顧客基盤からつくる新事業 移動通信から金融やエンタメに事業を拡大

日本の移動通信インフラを支えてきたNTTドコモ。6月に就任した前田義晃新社長は、「お客様起点の事業運営」を目標に掲げる。金融やエンタメなど通信以外の領域にも積極的に進出する考えだ。

聞き手: 田中里沙 事業構想大学院大学 学長

 

前田 義晃(株式会社NTTドコモ 代表取締役社長CEO)

高度に情報化された社会で
不可欠の通信インフラを担う

NTTドコモの始まりは、1991年8月に設立されたエヌ・ティ・ティ・移動通信企画だ。さらに遡ると、日本電信電話公社という公共企業体が源にある。日本の通信インフラを支える企業であり、その技術を進展させることで社会に豊かさを実装してきた。代表取締役社長CEOの前田義晃氏は「それはNTTドコモとなった今も、そしてこれからも変らない私たちの価値だと考えています。世の中の技術革新の度合い、より複雑化した社会の中で、私たちの責務は今後より一層大きくなっています」と話す。例えば災害時には、通信の有無が救助や復旧のスピードを左右する。2024年1月に発生した能登半島地震では、NTTドコモの携帯電話基地局も被災して通信が失われたが、船上基地局の運用とともに、避難所を社員が巡って接続を回復させていった。

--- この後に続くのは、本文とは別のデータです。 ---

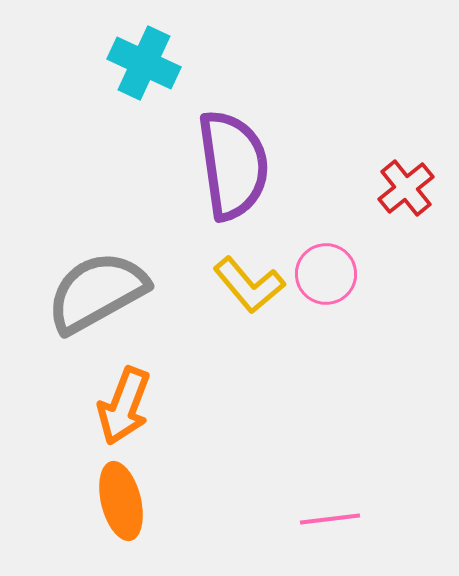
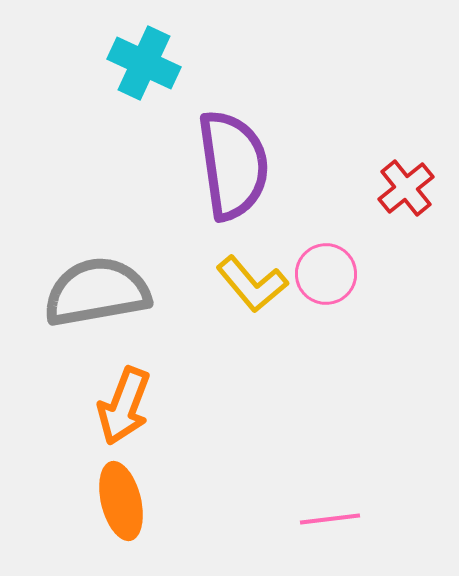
yellow L-shape: moved 3 px right, 1 px up
gray semicircle: rotated 19 degrees clockwise
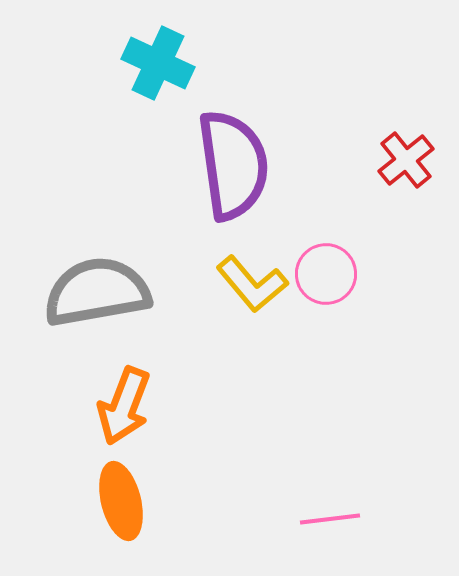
cyan cross: moved 14 px right
red cross: moved 28 px up
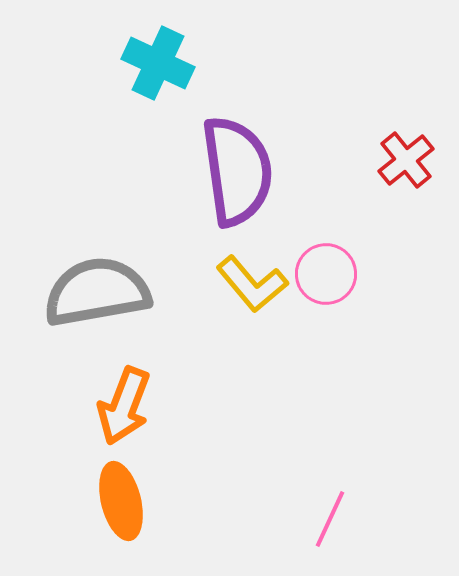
purple semicircle: moved 4 px right, 6 px down
pink line: rotated 58 degrees counterclockwise
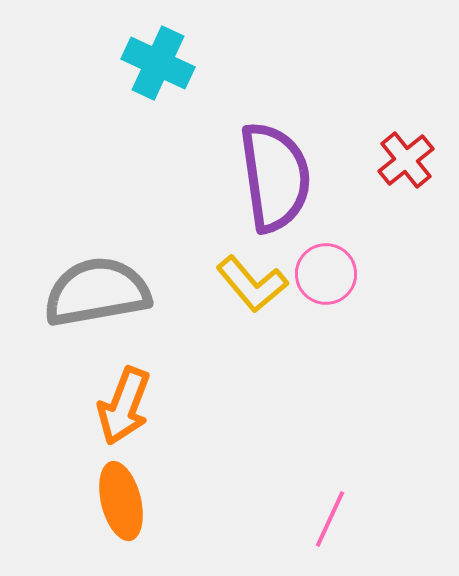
purple semicircle: moved 38 px right, 6 px down
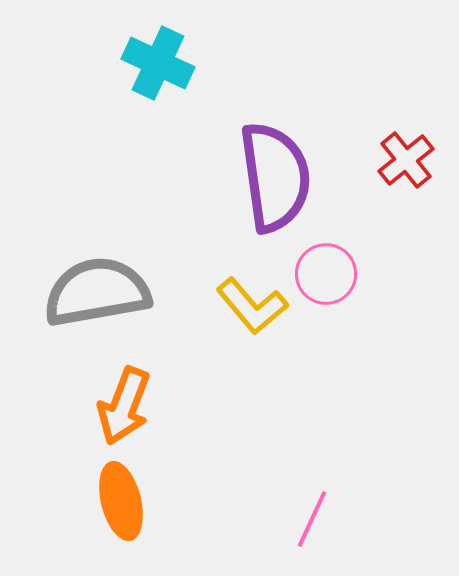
yellow L-shape: moved 22 px down
pink line: moved 18 px left
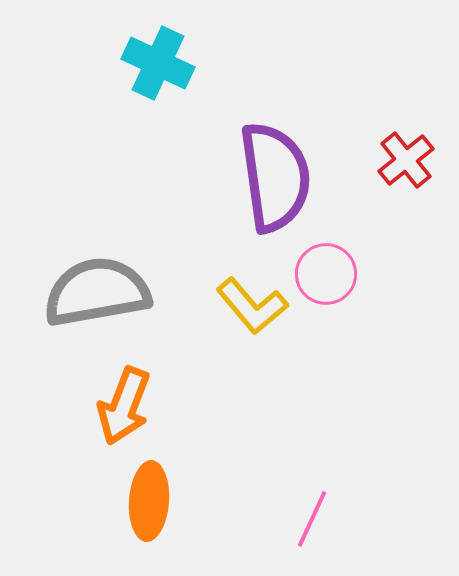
orange ellipse: moved 28 px right; rotated 18 degrees clockwise
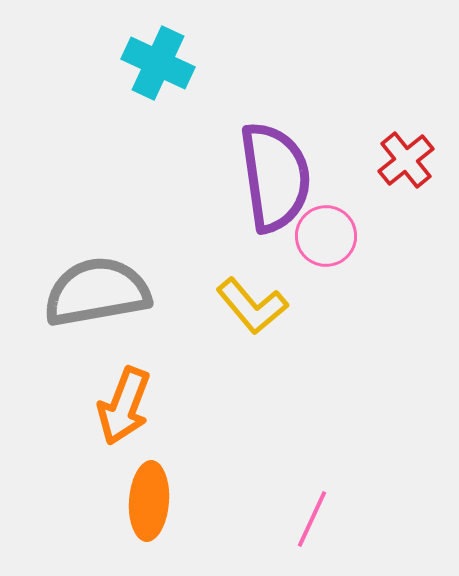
pink circle: moved 38 px up
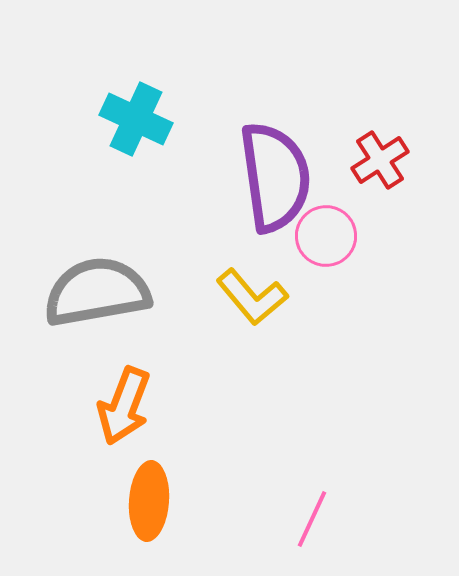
cyan cross: moved 22 px left, 56 px down
red cross: moved 26 px left; rotated 6 degrees clockwise
yellow L-shape: moved 9 px up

一方で、移動通信事業者間の競争は激しく、NTTドコモのシェアは現在4割を切る状況にある。「事業の中心となるのは通信ですから、お客様としっかりと向き合い、その声に真摯、かつスピーディにお応えすることが競争力そのものだと思っています」。前田氏は6月の社長就任時に、「お客様起点の事業運営」という目標を掲げ、グループ内外の周知に努めている。「これは、テクノロジーで新しい価値を実装していく上で大事にすべき分かりやすいポリシーだと思います。NTTコミュニケーションズ、NTTコムウェアなども含めたグループ全体で、ここに向けて邁進していきます」。